Here’s the surprising problem: Recumbent bikes are taking off. At InterWest 2005, the giant bike show held every year in Las Vegas, all the major traditional-bike manufacturers were showing off bikes that are beginning to look more and more like recumbents.

They’re just responding to the changing market. Aging baby boomers don’t want a Lance Armstrong bike—instead, they want to be comfortable. So brands like Trek and Giant (which sell, in one day, as many bikes as most recumbent companies do in a year) are starting to push their designs in the recumbent direction.

So why is this a problem? Why isn’t this great news for the existing recumbent manufacturers? After all, they’re already good at building the bikes people want.

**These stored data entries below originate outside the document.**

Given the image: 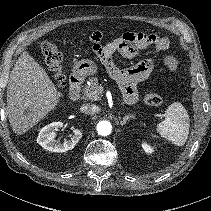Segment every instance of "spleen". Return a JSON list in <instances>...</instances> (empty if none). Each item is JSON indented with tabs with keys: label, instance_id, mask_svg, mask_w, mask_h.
Segmentation results:
<instances>
[{
	"label": "spleen",
	"instance_id": "1",
	"mask_svg": "<svg viewBox=\"0 0 211 211\" xmlns=\"http://www.w3.org/2000/svg\"><path fill=\"white\" fill-rule=\"evenodd\" d=\"M190 121L181 103H172L165 111V119L157 124V133L177 146L185 144L189 134Z\"/></svg>",
	"mask_w": 211,
	"mask_h": 211
}]
</instances>
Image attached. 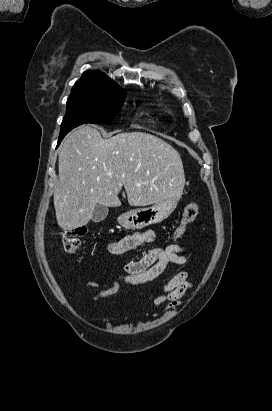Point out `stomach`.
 I'll return each mask as SVG.
<instances>
[{"label": "stomach", "mask_w": 272, "mask_h": 411, "mask_svg": "<svg viewBox=\"0 0 272 411\" xmlns=\"http://www.w3.org/2000/svg\"><path fill=\"white\" fill-rule=\"evenodd\" d=\"M180 196L169 197L151 207L130 210L117 218L118 223L126 229H142L160 223L174 211Z\"/></svg>", "instance_id": "1"}]
</instances>
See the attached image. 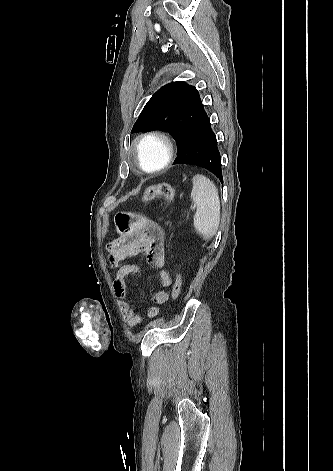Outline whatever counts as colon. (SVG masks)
<instances>
[{
  "label": "colon",
  "instance_id": "5ec220e1",
  "mask_svg": "<svg viewBox=\"0 0 333 471\" xmlns=\"http://www.w3.org/2000/svg\"><path fill=\"white\" fill-rule=\"evenodd\" d=\"M175 198V190L172 185L168 183H159L149 186L143 196V202H150L155 199H163L167 202H173ZM182 289V276L179 271L176 273L175 282L172 287V297L177 300L180 296Z\"/></svg>",
  "mask_w": 333,
  "mask_h": 471
}]
</instances>
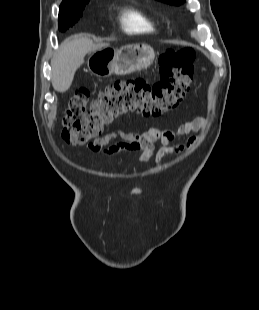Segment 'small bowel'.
I'll return each instance as SVG.
<instances>
[{
    "mask_svg": "<svg viewBox=\"0 0 259 310\" xmlns=\"http://www.w3.org/2000/svg\"><path fill=\"white\" fill-rule=\"evenodd\" d=\"M208 122L205 118L197 117L182 122L175 129L162 130L159 127H152L140 135H133L125 130L117 129L108 133L88 145L87 149L93 153H99L109 157L120 151H130L138 153V162L145 163L154 159L161 165L166 155L174 152H182L191 147L196 137L192 136L186 143L172 146L180 137L196 133L207 128ZM121 138L122 141L109 144L111 140ZM160 143L159 149H155V144Z\"/></svg>",
    "mask_w": 259,
    "mask_h": 310,
    "instance_id": "small-bowel-1",
    "label": "small bowel"
}]
</instances>
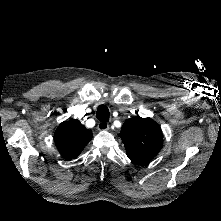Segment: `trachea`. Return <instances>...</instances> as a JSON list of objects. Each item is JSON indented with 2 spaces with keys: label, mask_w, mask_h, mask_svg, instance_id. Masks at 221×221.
<instances>
[{
  "label": "trachea",
  "mask_w": 221,
  "mask_h": 221,
  "mask_svg": "<svg viewBox=\"0 0 221 221\" xmlns=\"http://www.w3.org/2000/svg\"><path fill=\"white\" fill-rule=\"evenodd\" d=\"M96 118L101 122H108L109 121V110L106 105H101L98 107L96 112Z\"/></svg>",
  "instance_id": "trachea-1"
}]
</instances>
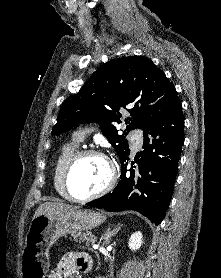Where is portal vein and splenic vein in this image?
I'll return each mask as SVG.
<instances>
[{
	"instance_id": "1",
	"label": "portal vein and splenic vein",
	"mask_w": 221,
	"mask_h": 278,
	"mask_svg": "<svg viewBox=\"0 0 221 278\" xmlns=\"http://www.w3.org/2000/svg\"><path fill=\"white\" fill-rule=\"evenodd\" d=\"M99 247V245H94V248H98Z\"/></svg>"
}]
</instances>
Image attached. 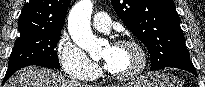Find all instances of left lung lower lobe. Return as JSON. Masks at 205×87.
I'll use <instances>...</instances> for the list:
<instances>
[{"mask_svg":"<svg viewBox=\"0 0 205 87\" xmlns=\"http://www.w3.org/2000/svg\"><path fill=\"white\" fill-rule=\"evenodd\" d=\"M169 67L179 68V69L191 72L197 76L195 67L190 60H180V61L172 63Z\"/></svg>","mask_w":205,"mask_h":87,"instance_id":"1","label":"left lung lower lobe"}]
</instances>
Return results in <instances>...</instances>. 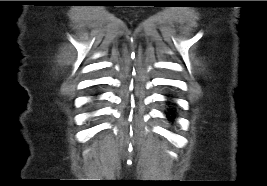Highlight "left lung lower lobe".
Returning a JSON list of instances; mask_svg holds the SVG:
<instances>
[{"mask_svg": "<svg viewBox=\"0 0 267 186\" xmlns=\"http://www.w3.org/2000/svg\"><path fill=\"white\" fill-rule=\"evenodd\" d=\"M166 117H167L169 120L173 121L174 118H175V115H174V113H173L172 110H169L168 112H166Z\"/></svg>", "mask_w": 267, "mask_h": 186, "instance_id": "left-lung-lower-lobe-1", "label": "left lung lower lobe"}]
</instances>
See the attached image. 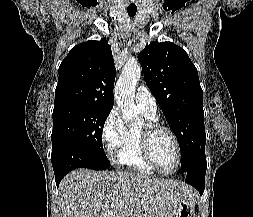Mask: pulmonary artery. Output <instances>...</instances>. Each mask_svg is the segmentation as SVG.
Here are the masks:
<instances>
[{"mask_svg":"<svg viewBox=\"0 0 253 217\" xmlns=\"http://www.w3.org/2000/svg\"><path fill=\"white\" fill-rule=\"evenodd\" d=\"M137 106L152 117L158 118L159 111L155 97L146 86H139L136 90Z\"/></svg>","mask_w":253,"mask_h":217,"instance_id":"obj_1","label":"pulmonary artery"}]
</instances>
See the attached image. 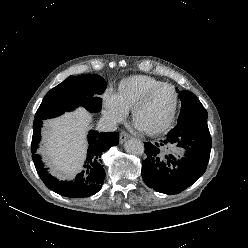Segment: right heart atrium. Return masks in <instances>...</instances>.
<instances>
[{
  "mask_svg": "<svg viewBox=\"0 0 248 248\" xmlns=\"http://www.w3.org/2000/svg\"><path fill=\"white\" fill-rule=\"evenodd\" d=\"M103 107L106 117L115 123L122 122L126 117L127 112L117 103L112 93L103 95Z\"/></svg>",
  "mask_w": 248,
  "mask_h": 248,
  "instance_id": "obj_1",
  "label": "right heart atrium"
}]
</instances>
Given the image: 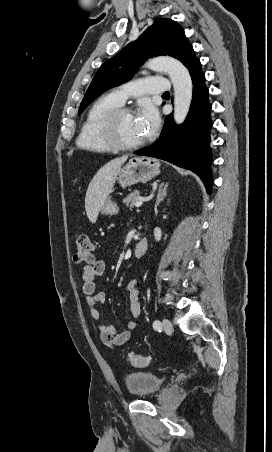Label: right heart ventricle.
I'll return each instance as SVG.
<instances>
[{
	"label": "right heart ventricle",
	"instance_id": "obj_1",
	"mask_svg": "<svg viewBox=\"0 0 272 452\" xmlns=\"http://www.w3.org/2000/svg\"><path fill=\"white\" fill-rule=\"evenodd\" d=\"M121 105L111 94L97 98L89 107L81 124L76 140L77 146L90 152H110L112 148L106 143L101 132V121L110 110Z\"/></svg>",
	"mask_w": 272,
	"mask_h": 452
}]
</instances>
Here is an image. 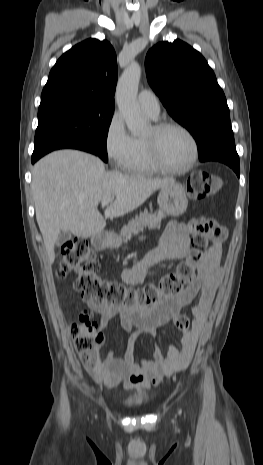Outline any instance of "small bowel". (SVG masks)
<instances>
[{
  "label": "small bowel",
  "instance_id": "obj_1",
  "mask_svg": "<svg viewBox=\"0 0 263 465\" xmlns=\"http://www.w3.org/2000/svg\"><path fill=\"white\" fill-rule=\"evenodd\" d=\"M198 232L199 225L196 220L187 224L169 223L157 246L140 262L122 273L123 283L126 285L140 284L151 266L166 260L186 257L191 250V237ZM208 237L212 240V244L198 267L197 276L181 293L144 310L127 306H110L87 300L88 305L100 315L96 323L99 330L106 328L116 315L119 316L121 331L127 333L133 328L136 329L128 338L122 357H115L113 352L108 350L105 359L90 371L97 383L108 388L119 386L125 389L148 388L158 385L164 376L186 369L193 356L198 334L206 322L220 281L219 265L225 232L216 226L208 233ZM198 295V301L191 307L193 328L183 333L180 348L170 346L164 354L160 346L156 344L151 358H142L137 361L134 357V344L137 337L143 333L157 337V329L170 321L174 322L181 311L190 306Z\"/></svg>",
  "mask_w": 263,
  "mask_h": 465
}]
</instances>
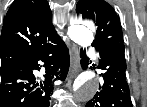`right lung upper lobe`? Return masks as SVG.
<instances>
[{
  "label": "right lung upper lobe",
  "instance_id": "obj_1",
  "mask_svg": "<svg viewBox=\"0 0 147 107\" xmlns=\"http://www.w3.org/2000/svg\"><path fill=\"white\" fill-rule=\"evenodd\" d=\"M56 36L52 13L46 0H15L2 27L1 69L22 62L35 49Z\"/></svg>",
  "mask_w": 147,
  "mask_h": 107
}]
</instances>
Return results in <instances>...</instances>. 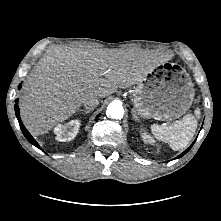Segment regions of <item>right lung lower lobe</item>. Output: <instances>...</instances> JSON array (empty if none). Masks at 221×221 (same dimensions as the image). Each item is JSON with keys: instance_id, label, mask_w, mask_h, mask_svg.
<instances>
[{"instance_id": "obj_1", "label": "right lung lower lobe", "mask_w": 221, "mask_h": 221, "mask_svg": "<svg viewBox=\"0 0 221 221\" xmlns=\"http://www.w3.org/2000/svg\"><path fill=\"white\" fill-rule=\"evenodd\" d=\"M19 88H21V85L19 86ZM16 104L14 105L15 108V113H16V117L18 119L20 128L22 130V133L24 134V136L26 137V139L33 145H35L37 148H40L39 144L35 141V139L30 135V133L27 131V129L25 128V126L23 125L21 119H20V115H19V106H18V99H16Z\"/></svg>"}]
</instances>
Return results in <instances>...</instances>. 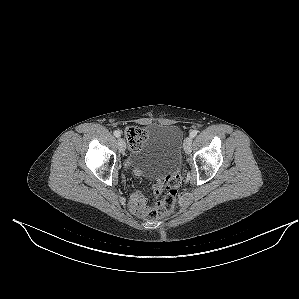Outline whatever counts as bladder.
<instances>
[{"label": "bladder", "instance_id": "1", "mask_svg": "<svg viewBox=\"0 0 299 299\" xmlns=\"http://www.w3.org/2000/svg\"><path fill=\"white\" fill-rule=\"evenodd\" d=\"M182 131L176 125L153 123L147 138L133 154L132 164L145 175L156 177L181 164Z\"/></svg>", "mask_w": 299, "mask_h": 299}]
</instances>
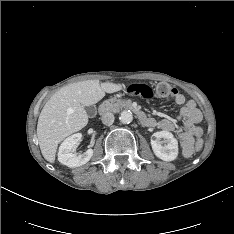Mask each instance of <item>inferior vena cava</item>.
<instances>
[{"label":"inferior vena cava","mask_w":234,"mask_h":234,"mask_svg":"<svg viewBox=\"0 0 234 234\" xmlns=\"http://www.w3.org/2000/svg\"><path fill=\"white\" fill-rule=\"evenodd\" d=\"M114 115L111 112H106L102 115L101 120L105 125H111L114 122Z\"/></svg>","instance_id":"602c4592"}]
</instances>
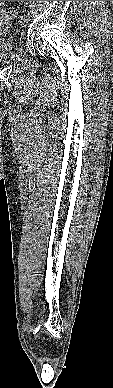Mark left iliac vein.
<instances>
[{
    "instance_id": "1",
    "label": "left iliac vein",
    "mask_w": 113,
    "mask_h": 388,
    "mask_svg": "<svg viewBox=\"0 0 113 388\" xmlns=\"http://www.w3.org/2000/svg\"><path fill=\"white\" fill-rule=\"evenodd\" d=\"M29 19L26 15L20 16L19 23L21 26H25L28 23Z\"/></svg>"
}]
</instances>
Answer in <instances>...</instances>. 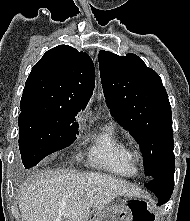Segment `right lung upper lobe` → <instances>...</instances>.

It’s a problem because the long-suffering existing manufacturers are delighted that the marketplace has finally seen the light.

“We were right!” they’re thinking, and they’re responding to the competitive pressure of traditional-bike manufacturers’ going after recumbents by making their recumbent bikes more like traditional ones. In essence, they’re emulating Trek while Trek is emulating them.

They’re going to get crushed.

There are two kinds of organizations. One kind likes to be on the cutting edge, to do what hasn’t been done before, to embrace the new. The other kind fears that, and holds back to allow someone else to go first.

The United Way is facing tough times because they’re afraid to change. The Saddleback Church in California is doing wonderfully (10,000 percent growth over the last few years) because they love to change.

The recumbent-bicycle companies aren’t organized to compete on price and distribution and consistency. They should let the Treks and the Giants of the world teach everyone what to buy, while they keep making the expensive, quirky stuff for the real aficionados.

As the market gets bigger, they’ll thrive. They’re good at staying on the edge, and they should stay there.

Companies that are good at being edgy will always find a way to thrive. The sure way to fail, it seems, is to attempt to compromise that affinity for edginess for the mass market. It’s harder than it looks.

But what if your organization embraces its stuckness? What’s it going to take for you to start changing? What do you do when the market is moving away from you, not toward you? It seems to me that if you wait too long, it’ll be too late to do much of anything at all. Instead, recognize that change is coming, that the reality you operate in is dying out, and start practicing how to do the next big thing.

Betting on change is always the safest bet available.